Four Words for Larry Yeagley
It is only one of the ironies of this day that we are using words to grieve the loss of a man who taught so many of us that much grieving happens in silence, and that words don’t always help. And yet we stammer on, trying to find that elusive word or phrase that somehow represents even part of what Larry Yeagley was to us.
The first word is ebullient. It’s an old word, and Larry would have laughed that it was a fitting word for someone of his age. For all whose vocabulary is delimited by Twitter, it means “cheerful and full of energy.” This was how I first experienced Larry Yeagley, and continued to experience him through more than 50 years. In an era of somber gray-suit pastors, Larry was sly and funny and eager to see the ridiculous in everyday stuff. His wide grin and his easy laugh made him seem as though he was a pastor from a different planet—one which light-winged angels visited and where a river of life flowed from the heart of the city. His joy was the contagious kind, and I have great pictures in my mind of Larry laughing with a passion usually denied to his more unctuous colleagues.
The second word is attentive. Larry gave the gift of his full attention when he spoke with you, which is a prize of ever greater value in an age where three seconds count as a video view, and emojis routinely stand in for human feelings. There was simply no one else more important than you when Larry was talking to you. He wasn’t searching for the next hand to shake or for someone more interesting on whom to spend his time: he was yours—locked in; earnest; fully engaged. When I was a teenager and young adult, this was rare enough for me that I marked him as a man I wanted to emulate, because people loved him for his attentiveness. I loved him for it.
The third word—and the inescapable word—is compassionate. I have known few other human beings who so successfully entered into the passions—positive or negative—of other human beings so fully as Larry Yeagley. If I ever replace the tattered cover of the copy of William Barclay’s magnificent volume, And He Had Compassion: The Healing Miracles of Jesus, I think I will put there the finest photo I can find of Larry. Months before we both went through the great grieving for his eldest son and my best friend, Jeff, I listened reverently as Larry told of sitting wordlessly on the floors of hospital rooms to weep with cancer patients who had just received a terminal diagnosis. Larry had passion with people—not at them, or even for them, and certainly not against them—but with them. And when he held his family in his arms in that gray cemetery in Bedford, Michigan on the day we buried Jeff, Larry grieved deeply as a father but also as a husband, friend, companion with all of us. This is more rare that it ought to be in the fellowship of pastors.
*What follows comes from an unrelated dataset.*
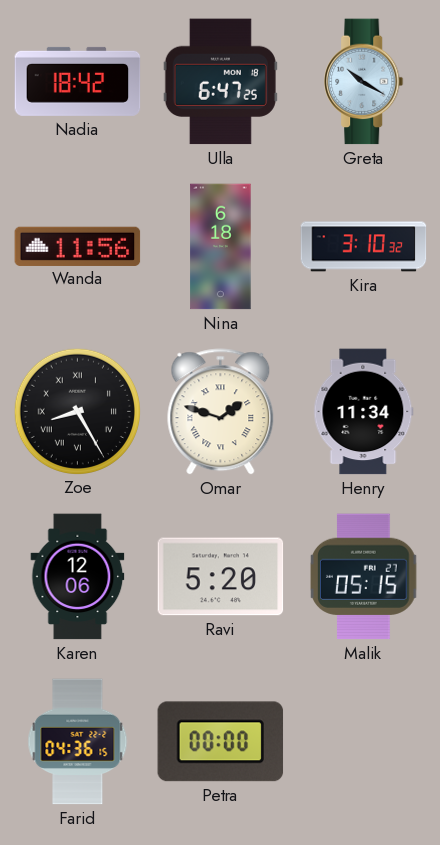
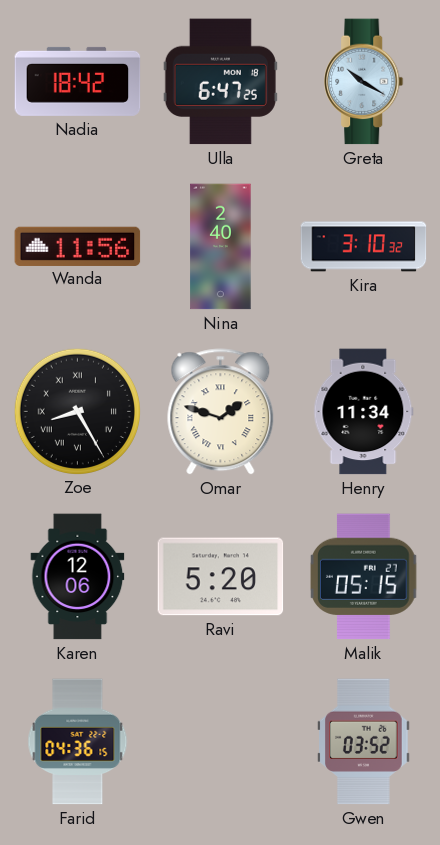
Nina: 6:18 -> 2:40
Petra: 00:00 -> none
Gwen: none -> 03:52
The fourth and final word is wise. It’s an adjective I have bestowed on fewer people than there are fingers on one of my hands. Wisdom is the result of a distillation process—not something you usually hear about at Adventist memorial services. It is a long gathering of clear thinking, deep silences, and well-chosen words—adapted, tailored, contextualized for the benefit of the one who stands before you. I knew a hundred pastors who were full of quips, who parsed the verbs of Scripture but who couldn’t parse the sorrows of someone else’s heart. But the impression always lingered that what Larry Yeagley said to you—usually low-key, thoughtful, and compelling—was something he said uniquely to you, and not a practiced line he had rehearsed for hundreds. Wisdom is gathering up one’s own life story and the stories of a thousand others and with the alchemy of kindness making medicine for another hurting soul. And so I tell you Larry Yeagley was wise.
As Larry knew, there is a comfort in both words and silences. Knowing when to use one instead of the other is the skill of the pastor, the chaplain, the husband, the father, the grandfather, and the friend. It is its own kind of healing to know that on that day when the Lord whom Larry loved returns, Larry will hear, not just “Well done,” but “Excellently done! good and faithful servant. Continue in the joy of your Lord.”
Bill Knott is executive editor of Adventist Review Ministries.